Problem statement
Count every line in the records below that contains the string "kreativitas". Report that number alone.
[[ Dataset records open ]]
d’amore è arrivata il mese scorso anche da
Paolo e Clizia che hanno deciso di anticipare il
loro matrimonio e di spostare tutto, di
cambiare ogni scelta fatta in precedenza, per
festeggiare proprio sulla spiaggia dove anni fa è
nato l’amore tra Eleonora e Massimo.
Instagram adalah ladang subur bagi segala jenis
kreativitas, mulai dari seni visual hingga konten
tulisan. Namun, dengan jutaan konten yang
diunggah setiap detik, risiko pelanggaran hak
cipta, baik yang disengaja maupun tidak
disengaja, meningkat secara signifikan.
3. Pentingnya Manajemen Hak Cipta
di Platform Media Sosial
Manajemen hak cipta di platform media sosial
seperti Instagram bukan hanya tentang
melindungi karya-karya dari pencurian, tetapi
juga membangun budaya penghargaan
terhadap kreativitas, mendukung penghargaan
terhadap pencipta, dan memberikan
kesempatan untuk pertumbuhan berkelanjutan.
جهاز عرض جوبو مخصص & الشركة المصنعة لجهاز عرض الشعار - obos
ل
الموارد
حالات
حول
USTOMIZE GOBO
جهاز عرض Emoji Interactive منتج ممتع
[[ Dataset records closed ]]
[[ Dataset records open ]]
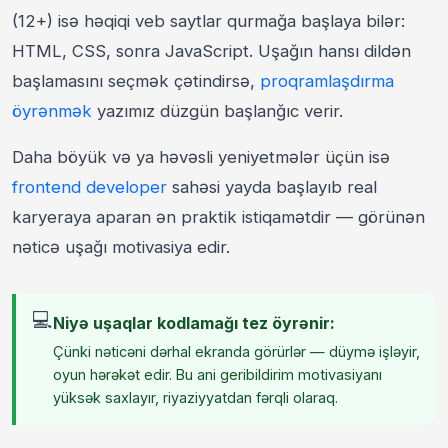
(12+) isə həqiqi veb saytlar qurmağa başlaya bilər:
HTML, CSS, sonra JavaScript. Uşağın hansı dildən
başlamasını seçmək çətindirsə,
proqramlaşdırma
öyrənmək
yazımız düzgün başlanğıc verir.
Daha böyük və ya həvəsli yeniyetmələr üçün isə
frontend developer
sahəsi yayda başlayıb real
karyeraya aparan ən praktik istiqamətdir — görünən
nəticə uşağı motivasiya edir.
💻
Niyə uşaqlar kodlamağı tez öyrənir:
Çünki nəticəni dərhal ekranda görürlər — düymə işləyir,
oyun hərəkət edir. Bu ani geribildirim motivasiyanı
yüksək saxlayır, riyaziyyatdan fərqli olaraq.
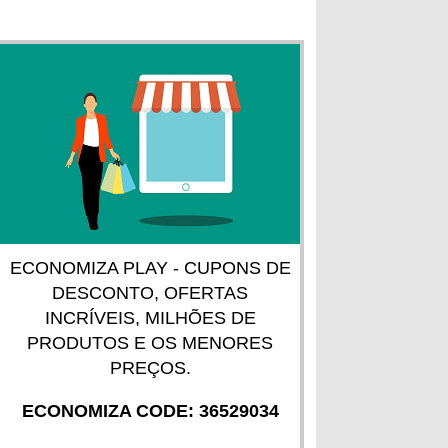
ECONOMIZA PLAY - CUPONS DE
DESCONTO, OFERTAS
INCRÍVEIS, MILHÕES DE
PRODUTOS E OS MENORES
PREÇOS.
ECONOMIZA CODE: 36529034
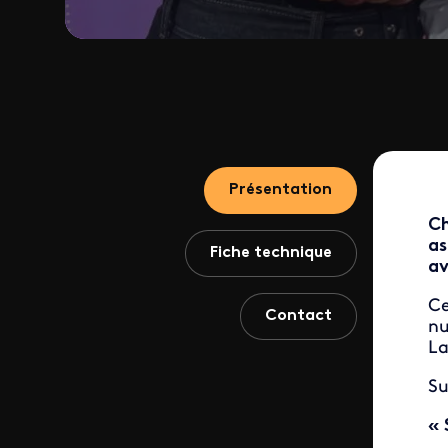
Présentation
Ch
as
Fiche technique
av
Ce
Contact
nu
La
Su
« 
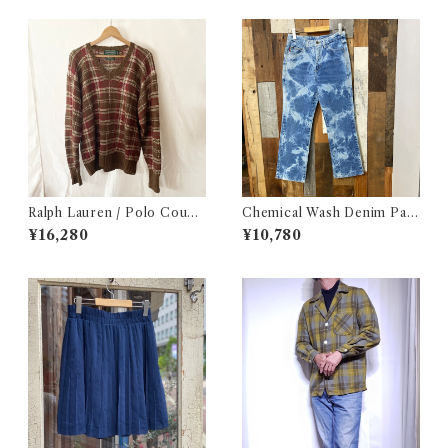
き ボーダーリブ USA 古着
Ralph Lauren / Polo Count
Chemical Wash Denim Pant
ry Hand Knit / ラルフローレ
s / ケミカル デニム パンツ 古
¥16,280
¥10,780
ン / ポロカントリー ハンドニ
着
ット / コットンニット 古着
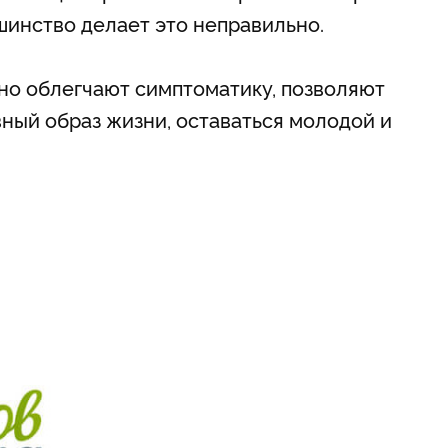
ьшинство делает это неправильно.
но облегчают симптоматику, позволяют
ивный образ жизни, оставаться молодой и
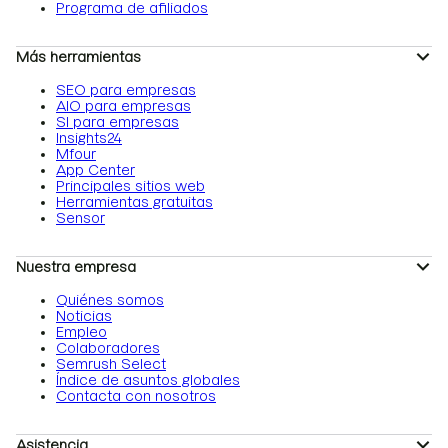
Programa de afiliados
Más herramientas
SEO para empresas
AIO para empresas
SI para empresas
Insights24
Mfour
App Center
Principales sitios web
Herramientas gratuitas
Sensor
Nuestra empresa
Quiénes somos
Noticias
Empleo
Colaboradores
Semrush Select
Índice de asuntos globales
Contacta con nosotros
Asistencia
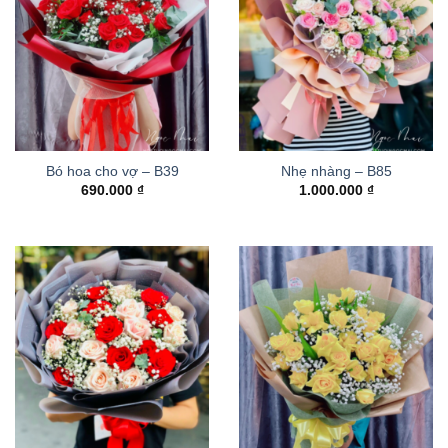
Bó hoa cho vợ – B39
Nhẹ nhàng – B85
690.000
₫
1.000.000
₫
[[ Dataset records closed ]]
Response to the task
2